This is a tryout implementation of the Tsetlin Machine 1.
A Tsetlin Machine (TM) is machine learning (ML) approach that uses discrete logic to learn first-order-logic clauses which determine the output (the output, however, is not FOL, but based on all clauses voting, much like in a random forest).
According to the authors, it offers better explainability than some other ML approaches. This is because the learned clauses can be simply read out ("If X1 and X2 then Y"). A caveat is that, here, "Y" is not the prediction of the complete algorithm, but rather "points towards Y", that is, one of potentially many votes, many of whom might contradict each other. When you have a few hundred clauses, this will make interpretability harder, and no better than that of logistic regression, support vector machines, or random forests, and probably significantly less clear than decision trees (but it outperforms those, to be honest). This is a tradeoff that can be tweaked through the number of clauses (a hyperparameter). Increasing it reduces interpretability, but lowering it makes TM much less competitive.

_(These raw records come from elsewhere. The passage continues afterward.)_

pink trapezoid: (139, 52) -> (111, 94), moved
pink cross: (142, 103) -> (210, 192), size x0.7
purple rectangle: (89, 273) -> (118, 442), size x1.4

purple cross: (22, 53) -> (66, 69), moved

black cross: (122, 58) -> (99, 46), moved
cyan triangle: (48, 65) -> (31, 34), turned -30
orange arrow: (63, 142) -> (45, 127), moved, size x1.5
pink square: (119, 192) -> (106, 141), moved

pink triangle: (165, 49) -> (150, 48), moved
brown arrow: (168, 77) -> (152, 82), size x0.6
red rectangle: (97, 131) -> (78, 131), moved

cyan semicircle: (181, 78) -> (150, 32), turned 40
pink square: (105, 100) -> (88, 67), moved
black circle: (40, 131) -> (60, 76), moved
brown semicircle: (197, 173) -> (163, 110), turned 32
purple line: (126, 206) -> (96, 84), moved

Its authors also benchmark TM and would like to see it outperform other algorithms, but in my view it is still somewhat early for real state-of-the-art (SOTA) benchmarks. One big promise is, however, that, for the accuracy that it achieves this can be done with much fewer and simpler calculation steps than SOTA algorithms. This is particularly interesting for hardware settings where large-scale floating-point calculations are not or cannot be optimized due to cost or power efficiency reasons (or you just to get better ML results with existing hardware) 23. In my view, this is also very revelant for the current generation of highly efficient multi-core ARM CPUs, where users can potentially achieve perfectly decent results with standard consumer hardware, even without GPU or dedicated NN ASIC support (such as Apple's M1 SoC family).

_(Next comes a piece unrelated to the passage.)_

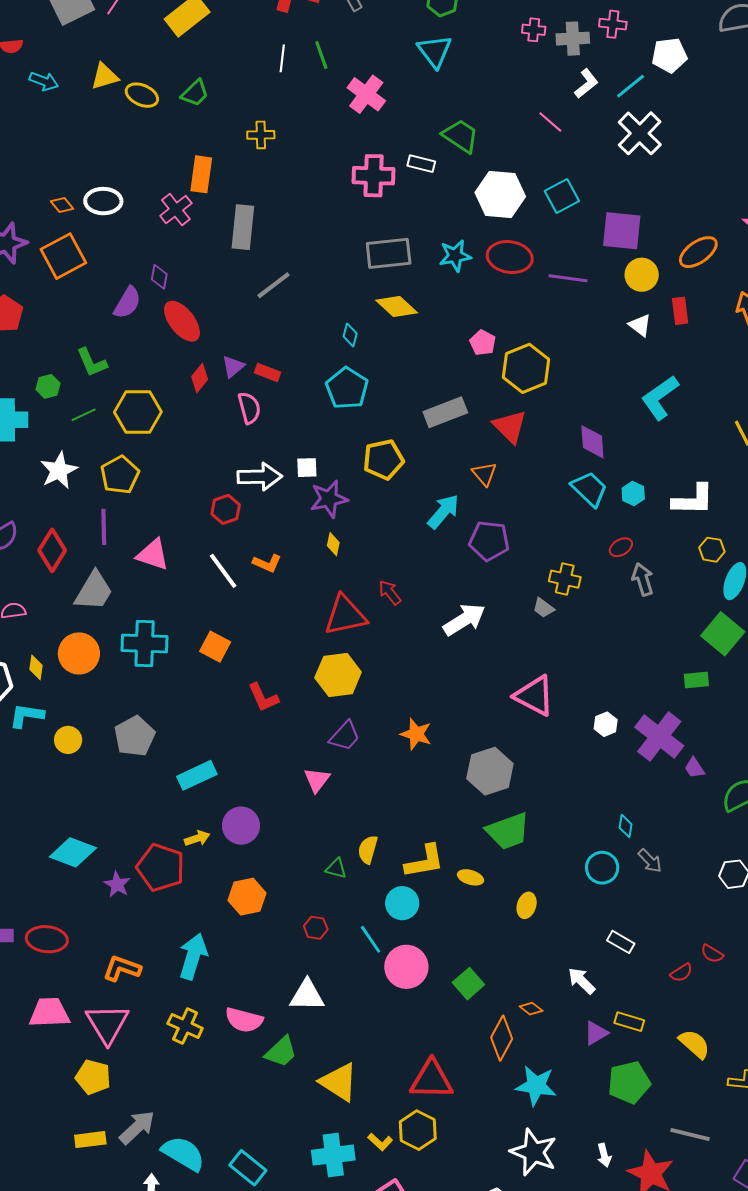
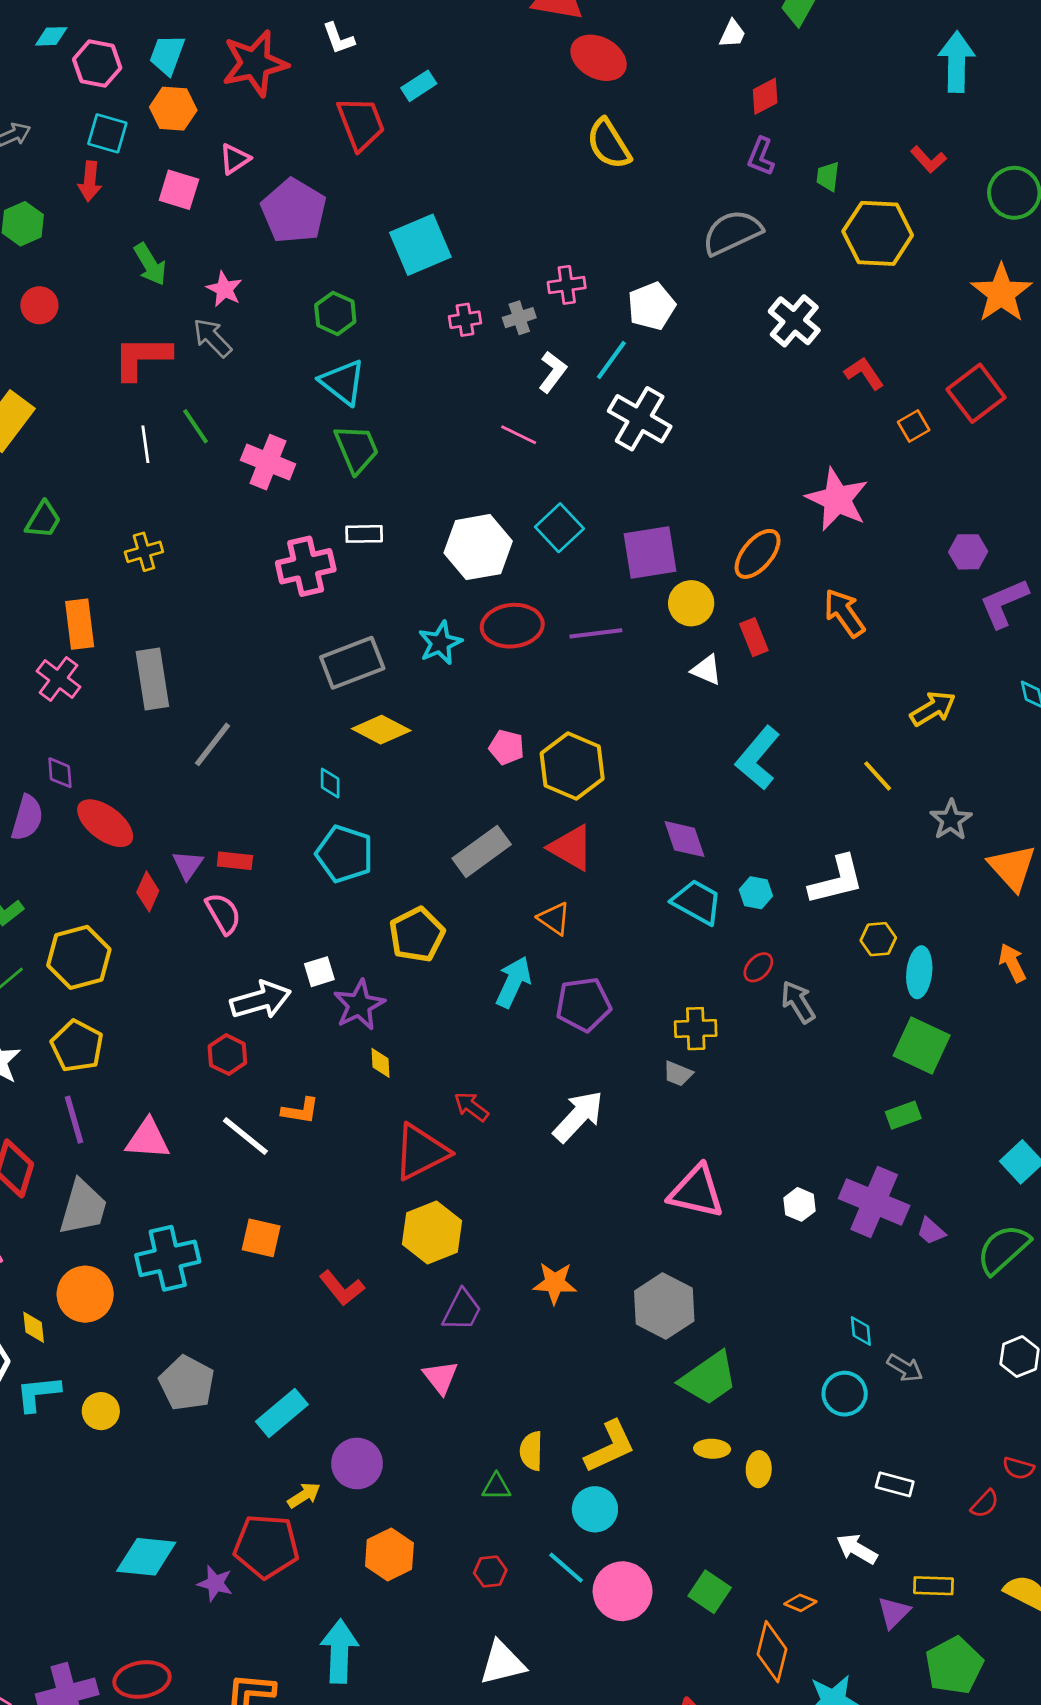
gray cross: (573, 39) -> (519, 318), size x0.7
green trapezoid: (461, 136) -> (357, 449), moved, turned 48
yellow ellipse: (471, 877) -> (712, 1449), moved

TMs use finite state automata called Tsetlin Automata (TA), each of which turns on/off one single bit of the input based on its current state (or state range, rather). The turning on/off output is called the action of the TA. Its input bit is called an input literal (it might be a negated version of the original input bit or not). State transitions take place based on a reward, moving one state toward more extreme/polarized states for the current action for each reinforcing reward, and one state back towards the middle and eventually opposite action for each deterring reward (avoiding the term "negative" here, as it is really a 0).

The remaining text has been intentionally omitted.